Binnen zehn Jahren
Doppelt so viele Fehltage wegen psychischer Störungen
Psychische Probleme sorgen für viele Fehltage in Deutschland. Ihre Zahl hat sich binnen zehn Jahren verdoppelt, so das Bundesarbeitsministerium. Der wirtschaftliche Schaden ist enorm.
Veröffentlicht:BERLIN. Die Zahl der Krankentage wegen psychischer Belastungen ist 2017 erstmals um zwei Prozent im Vergleich zu 2016 zurückgegangen. Im Zeitraum von 2007 bis 2017 hatten sich diese Ausfalltage dagegen auf 107 Millionen Fehltage mehr als verdoppelt.
Das geht aus der Regierungsantwort auf eine parlamentarische Anfrage der Linken-Fraktion im Bundestag hervor.

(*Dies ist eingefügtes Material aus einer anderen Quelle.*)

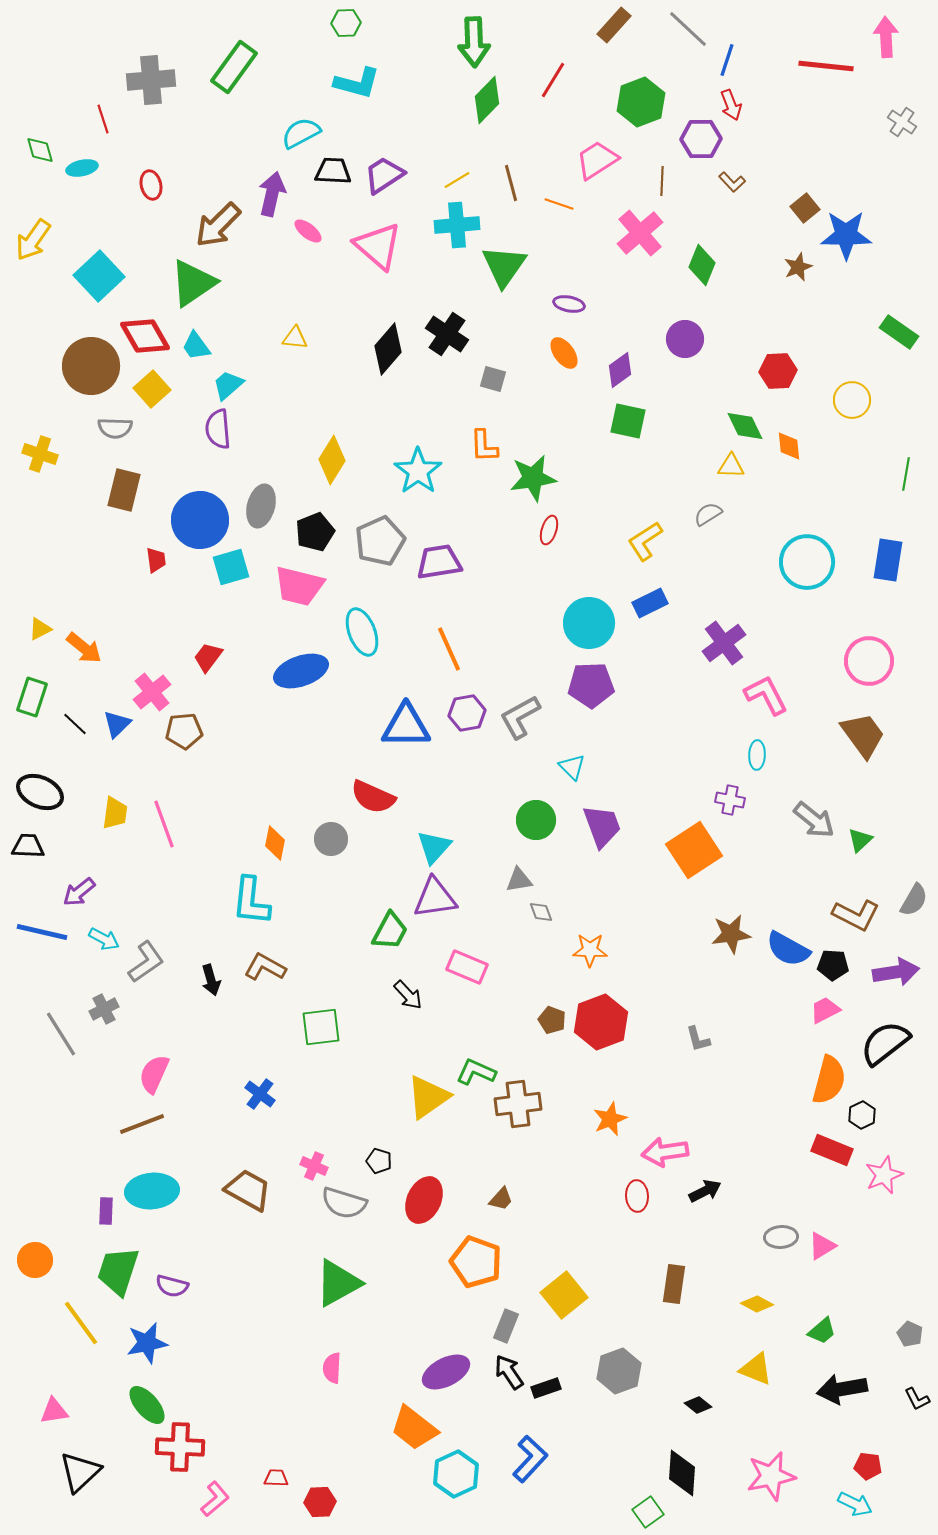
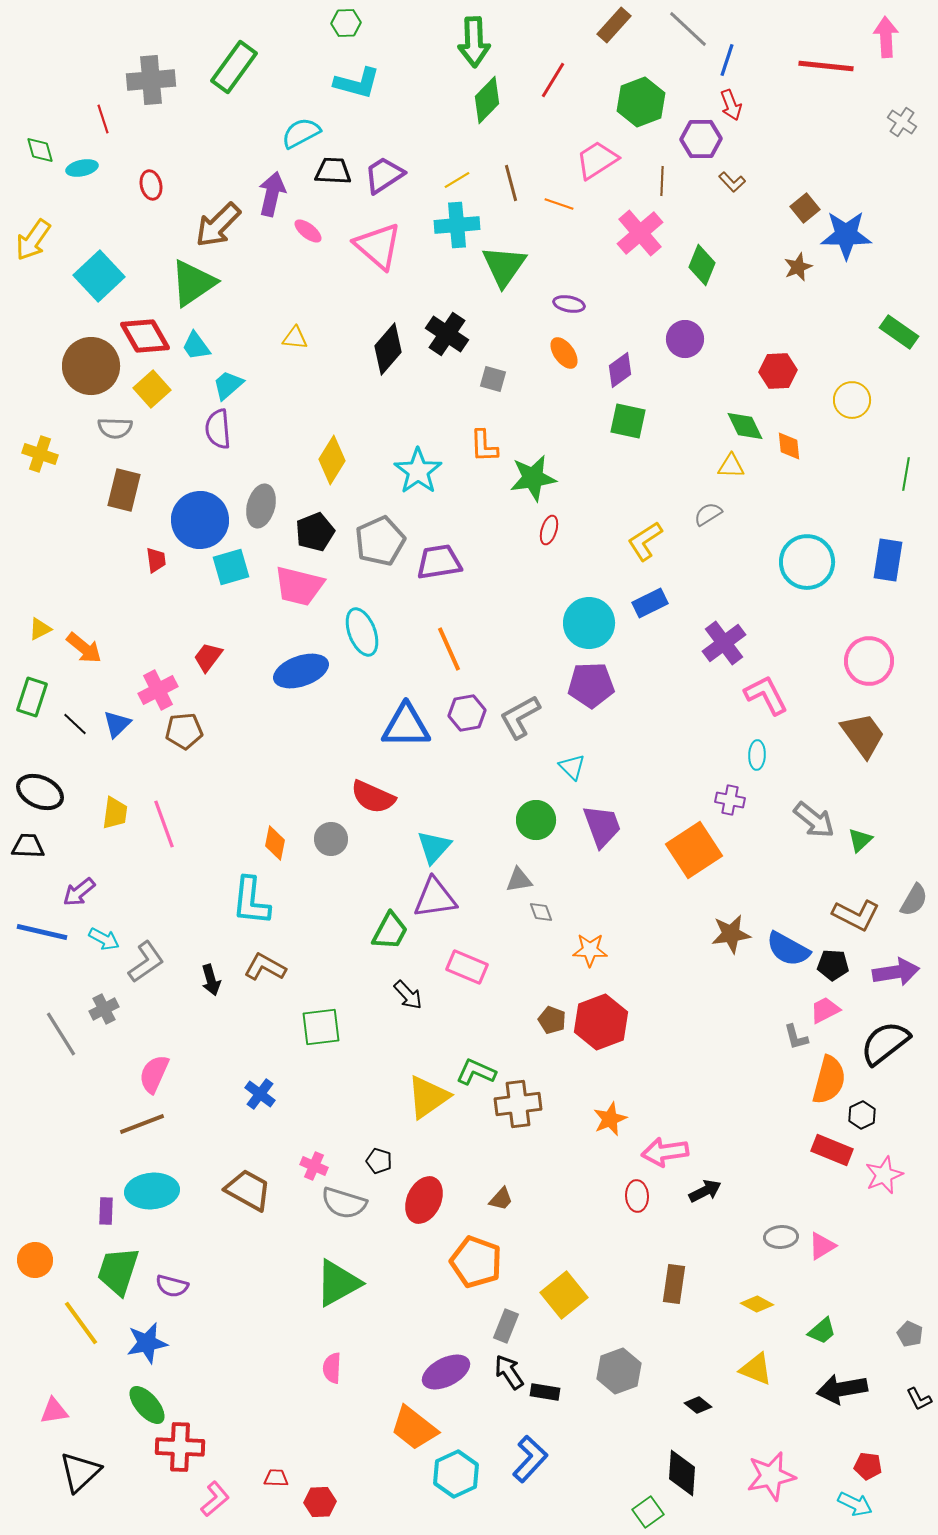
pink cross at (152, 692): moved 6 px right, 2 px up; rotated 12 degrees clockwise
gray L-shape at (698, 1039): moved 98 px right, 2 px up
black rectangle at (546, 1388): moved 1 px left, 4 px down; rotated 28 degrees clockwise
black L-shape at (917, 1399): moved 2 px right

2017 gingen bei Männern 21 Prozent aller Ausfalltage auf psychische Störungen oder Verhaltensstörungen zurück, bei Frauen waren es 14 Prozent.
Mehr Frühverrentungen
Die volkswirtschaftlichen Kosten durch Produktionsausfall und nicht realisierte Bruttowertschöpfung sind hoch: 2017 waren dies insgesamt 33,9 Milliarden Euro, im Jahr 2007 belief sich die Summe noch auf 12,4 Milliarden Euro.
Die Entwicklung des Krankheitsgeschehens spiegelt sich in den Zahlen zur Frühverrentung wider. Vor zwei Jahren sind 71.303 Frauen und Männer mit der Diagnose „psychischer Störungen“ frühzeitig in Rente gegangen, zehn Jahre zuvor hatte die Zahl noch bei 53.888 gelegen.
Zuletzt wurde fast jede zweite Frau (49,3 Prozent) wegen einer F-Diagnose frühverrentet, bei Männern waren es 36,7 Prozent (Gesamt: 43 Prozent). Zum Vergleich: Vor 20 Jahren (1997) erfolgte noch jede fünfte Frühverrentung auf Basis einer solchen Diagnose.
"Multifaktorielles Ursachengeschehen"
Das Bundesarbeitsministerium zitiert in der Antwort aus Befragungen von Erwerbstätigen durch die Bundesanstalt für Arbeitsschutz und Arbeitsmedizin (BAuA), wonach „zwischen Ende der 90er und Mitte der 200er Jahre eine erhebliche Steigerung der Belastungswerte“ in der Arbeitswelt stattgefunden habe. Die genauen Ursachen für diese Entwicklung seien jedoch „schwer empirisch zu ermitteln“.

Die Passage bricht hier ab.